Saxman also posed some ‘what if?’ questions. Like, what happens if there’s a seal failure in the turbocharger that sends oil straight into the DPF? Answer: the DPF would plug up rapidly but its backpressure sensors would see it and order a heavy derating of the engine. The driver would have no choice but to pull off the road.
Cat’s on-highway DPF is expected to need cleaning every 300,000 miles.
More “What Ifs?”
And what happens if non-ULSD fuel is inadvertently used in a 2007 motor? International’s Tim Shick told his TMC audience that a tank or two full of 500-ppm fuel won’t do irreparable harm, and other presenters generally agreed.
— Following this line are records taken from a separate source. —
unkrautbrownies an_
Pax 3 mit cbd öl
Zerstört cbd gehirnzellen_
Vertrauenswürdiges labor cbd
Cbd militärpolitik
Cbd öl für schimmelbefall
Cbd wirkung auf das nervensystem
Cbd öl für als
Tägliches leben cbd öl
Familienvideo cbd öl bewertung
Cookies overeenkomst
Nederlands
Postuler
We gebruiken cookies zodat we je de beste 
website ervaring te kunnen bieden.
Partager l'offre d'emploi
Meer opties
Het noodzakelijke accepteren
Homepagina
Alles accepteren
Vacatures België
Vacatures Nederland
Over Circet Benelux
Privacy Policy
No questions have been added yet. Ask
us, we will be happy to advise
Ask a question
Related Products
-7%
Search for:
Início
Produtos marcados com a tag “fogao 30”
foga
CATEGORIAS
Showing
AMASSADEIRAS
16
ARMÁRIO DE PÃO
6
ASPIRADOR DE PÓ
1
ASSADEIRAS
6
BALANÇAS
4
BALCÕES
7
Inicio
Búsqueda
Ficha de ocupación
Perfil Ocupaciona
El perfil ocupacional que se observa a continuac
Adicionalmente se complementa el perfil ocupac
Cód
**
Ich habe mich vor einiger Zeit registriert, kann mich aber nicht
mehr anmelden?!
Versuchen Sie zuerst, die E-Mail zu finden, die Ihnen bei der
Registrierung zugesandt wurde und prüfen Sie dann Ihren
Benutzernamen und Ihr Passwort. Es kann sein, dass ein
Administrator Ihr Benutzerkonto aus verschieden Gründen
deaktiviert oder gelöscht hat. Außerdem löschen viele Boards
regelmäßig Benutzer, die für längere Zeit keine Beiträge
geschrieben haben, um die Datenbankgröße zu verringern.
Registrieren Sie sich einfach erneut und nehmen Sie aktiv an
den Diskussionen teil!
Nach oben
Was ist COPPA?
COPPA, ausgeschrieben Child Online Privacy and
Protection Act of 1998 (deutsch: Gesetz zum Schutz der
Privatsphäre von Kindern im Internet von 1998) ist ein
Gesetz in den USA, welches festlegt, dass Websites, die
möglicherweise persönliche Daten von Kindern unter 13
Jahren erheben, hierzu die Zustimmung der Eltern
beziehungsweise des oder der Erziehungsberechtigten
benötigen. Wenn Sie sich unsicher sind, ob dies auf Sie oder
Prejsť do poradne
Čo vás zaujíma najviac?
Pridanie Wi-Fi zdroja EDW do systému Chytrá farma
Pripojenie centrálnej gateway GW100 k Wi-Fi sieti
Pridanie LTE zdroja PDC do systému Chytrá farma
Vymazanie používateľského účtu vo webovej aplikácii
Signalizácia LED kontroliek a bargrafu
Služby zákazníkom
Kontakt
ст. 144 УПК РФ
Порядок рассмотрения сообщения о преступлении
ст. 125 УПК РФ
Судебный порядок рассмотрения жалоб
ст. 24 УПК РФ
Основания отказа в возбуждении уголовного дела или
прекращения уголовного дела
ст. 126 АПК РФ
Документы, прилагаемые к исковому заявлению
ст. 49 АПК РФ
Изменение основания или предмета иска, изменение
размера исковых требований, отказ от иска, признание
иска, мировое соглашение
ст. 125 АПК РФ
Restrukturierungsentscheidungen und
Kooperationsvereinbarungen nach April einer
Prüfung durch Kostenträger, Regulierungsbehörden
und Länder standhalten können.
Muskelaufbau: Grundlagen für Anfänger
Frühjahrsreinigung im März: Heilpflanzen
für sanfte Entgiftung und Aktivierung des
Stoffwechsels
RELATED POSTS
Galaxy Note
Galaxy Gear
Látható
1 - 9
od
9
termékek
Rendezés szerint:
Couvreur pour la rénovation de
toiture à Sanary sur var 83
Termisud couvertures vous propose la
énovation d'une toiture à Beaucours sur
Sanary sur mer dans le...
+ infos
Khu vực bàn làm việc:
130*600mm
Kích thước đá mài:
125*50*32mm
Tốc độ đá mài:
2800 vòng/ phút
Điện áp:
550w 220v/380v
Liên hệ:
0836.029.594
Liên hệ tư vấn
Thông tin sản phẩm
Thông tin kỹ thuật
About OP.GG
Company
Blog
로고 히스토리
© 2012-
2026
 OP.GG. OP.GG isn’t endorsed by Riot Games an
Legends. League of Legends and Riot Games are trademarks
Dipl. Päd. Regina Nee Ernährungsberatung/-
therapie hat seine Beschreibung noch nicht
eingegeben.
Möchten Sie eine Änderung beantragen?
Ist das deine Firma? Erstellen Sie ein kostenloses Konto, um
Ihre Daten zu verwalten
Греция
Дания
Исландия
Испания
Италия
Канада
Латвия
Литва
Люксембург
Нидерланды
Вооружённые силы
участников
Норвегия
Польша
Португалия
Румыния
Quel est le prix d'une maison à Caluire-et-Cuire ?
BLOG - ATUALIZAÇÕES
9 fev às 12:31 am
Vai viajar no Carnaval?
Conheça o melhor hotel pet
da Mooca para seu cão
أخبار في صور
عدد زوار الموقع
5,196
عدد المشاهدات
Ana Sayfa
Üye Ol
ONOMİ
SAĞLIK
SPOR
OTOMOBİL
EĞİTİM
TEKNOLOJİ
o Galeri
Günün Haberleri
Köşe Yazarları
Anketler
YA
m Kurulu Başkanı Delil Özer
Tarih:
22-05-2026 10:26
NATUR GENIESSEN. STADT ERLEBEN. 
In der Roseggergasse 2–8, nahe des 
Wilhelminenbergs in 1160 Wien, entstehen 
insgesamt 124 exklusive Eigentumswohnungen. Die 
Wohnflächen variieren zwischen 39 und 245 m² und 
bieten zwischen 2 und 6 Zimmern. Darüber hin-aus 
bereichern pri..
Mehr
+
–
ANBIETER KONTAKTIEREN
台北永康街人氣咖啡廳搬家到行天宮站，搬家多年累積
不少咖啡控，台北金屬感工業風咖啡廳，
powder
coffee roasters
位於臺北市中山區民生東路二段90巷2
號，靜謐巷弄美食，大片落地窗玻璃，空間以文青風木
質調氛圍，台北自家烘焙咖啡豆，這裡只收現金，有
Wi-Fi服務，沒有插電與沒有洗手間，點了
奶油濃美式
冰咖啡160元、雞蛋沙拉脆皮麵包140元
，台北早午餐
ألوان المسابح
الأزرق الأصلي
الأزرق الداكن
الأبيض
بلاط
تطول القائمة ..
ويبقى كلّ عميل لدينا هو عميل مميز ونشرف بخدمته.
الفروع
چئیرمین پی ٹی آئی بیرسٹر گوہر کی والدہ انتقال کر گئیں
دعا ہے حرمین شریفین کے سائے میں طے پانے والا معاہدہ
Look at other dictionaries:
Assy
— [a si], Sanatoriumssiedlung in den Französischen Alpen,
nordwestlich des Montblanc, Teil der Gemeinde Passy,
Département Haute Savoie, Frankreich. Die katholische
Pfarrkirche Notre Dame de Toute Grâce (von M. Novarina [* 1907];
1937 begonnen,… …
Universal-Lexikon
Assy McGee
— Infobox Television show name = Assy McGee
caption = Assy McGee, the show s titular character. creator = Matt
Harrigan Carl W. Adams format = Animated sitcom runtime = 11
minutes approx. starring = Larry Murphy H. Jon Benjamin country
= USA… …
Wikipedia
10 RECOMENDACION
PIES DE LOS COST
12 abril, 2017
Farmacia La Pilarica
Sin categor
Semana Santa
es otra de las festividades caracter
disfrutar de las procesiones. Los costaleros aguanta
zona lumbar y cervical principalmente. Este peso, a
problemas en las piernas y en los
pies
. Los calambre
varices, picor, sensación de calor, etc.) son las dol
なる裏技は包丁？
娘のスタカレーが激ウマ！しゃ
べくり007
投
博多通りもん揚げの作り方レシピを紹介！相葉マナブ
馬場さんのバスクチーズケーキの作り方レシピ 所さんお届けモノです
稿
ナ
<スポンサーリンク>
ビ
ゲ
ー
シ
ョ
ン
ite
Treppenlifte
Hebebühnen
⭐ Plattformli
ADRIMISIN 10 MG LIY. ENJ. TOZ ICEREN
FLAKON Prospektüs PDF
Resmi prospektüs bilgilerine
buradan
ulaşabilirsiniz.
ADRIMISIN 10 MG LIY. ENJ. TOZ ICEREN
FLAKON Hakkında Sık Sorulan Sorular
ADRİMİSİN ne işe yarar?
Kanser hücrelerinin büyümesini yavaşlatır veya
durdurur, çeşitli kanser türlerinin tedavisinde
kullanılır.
But what if the use of high-sulfur fuel is prolonged?
“What you’ll get is a deterioration of the DPF’s ability to do passive regeneration,” said Kevin Otto of Cummins. That will force more active regenerations and thus more fuel use.
Volvo’s Ed Saxman answered the implicit question that followed: “I’ve heard that it’s about half a gallon or two liters of fuel used in a 20-minute regeneration,” he said.
Caterpillar’s Bob Wessels, a member of the audience in that particular session, stood up to note that “The engine will be flat-out non-compliant with high-sulfur fuel.
“The ability of the system to regenerate will get real bad real quickly,” he said forcefully. “I’m not sure how quickly, but not long.”
The bottom line here is that a 2007-model diesel engine will indeed be a more complicated piece of machinery even if not too much has changed at first glance. Its particulate filter will demand routine, if not terribly expensive, attention, and worse yet, it also seems likely they’ll demand some training for drivers as well.